**THE PROBLEM:** Set down all of the records below exactly, please, omitting the images.

◆ ◆ ◆ ◆

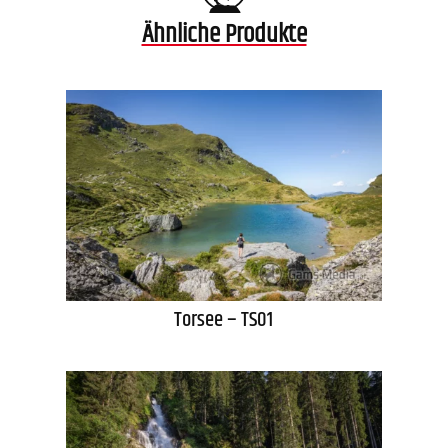
Ähnliche Produkte
Torsee – TS01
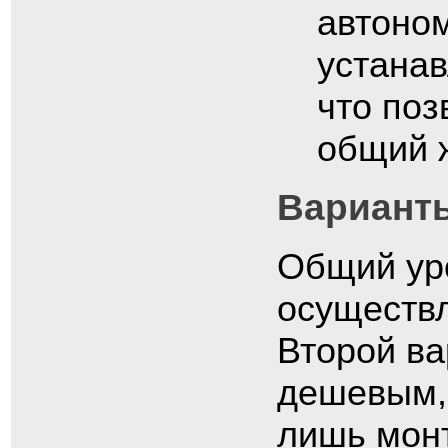
автоно
устана
что поз
общий 
Вариант
Общий ур
осуществл
Второй ва
дешевым, 
лишь монт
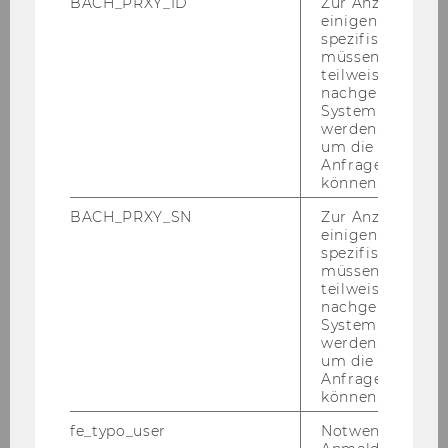
BACH_PRXY_ID
Zur Anzeige von
M & A
einigen WU-
In­ter­na­tio­na­le Rech­nungs­le­gung
spezifischen Inh
müssen Informa
Pil­lar II
teilweise von
nachgelagerten
System abgefra
werden. Notwen
Pu­bli­ka­tio­nen
um die Antwort 
Anfrage zuordne
können.
BACH_PRXY_SN
Zur Anzeige von
einigen WU-
spezifischen Inh
müssen Informa
Team
teilweise von
nachgelagerten
System abgefra
werden. Notwen
Klaus Hirschler
um die Antwort 
Anfrage zuordne
können.
Claudia Wolfram
fe_typo_user
Notwendig für d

◆ ◆ ◆ ◆

**RESPONSE TO THE TASK:**
Ähnliche Produkte
Torsee – TS01
автоно
устана
что поз
общий 
Вариант
Общий ур
осуществл
Второй ва
дешевым, 
лишь монт
BACH_PRXY_ID
Zur Anzeige von
M & A
einigen WU-
In­ter­na­tio­na­le Rech­nungs­le­gung
spezifischen Inh
müssen Informa
Pil­lar II
teilweise von
nachgelagerten
System abgefra
werden. Notwen
Pu­bli­ka­tio­nen
um die Antwort 
Anfrage zuordne
können.
BACH_PRXY_SN
Zur Anzeige von
einigen WU-
spezifischen Inh
müssen Informa
Team
teilweise von
nachgelagerten
System abgefra
werden. Notwen
Klaus Hirschler
um die Antwort 
Anfrage zuordne
können.
Claudia Wolfram
fe_typo_user
Notwendig für d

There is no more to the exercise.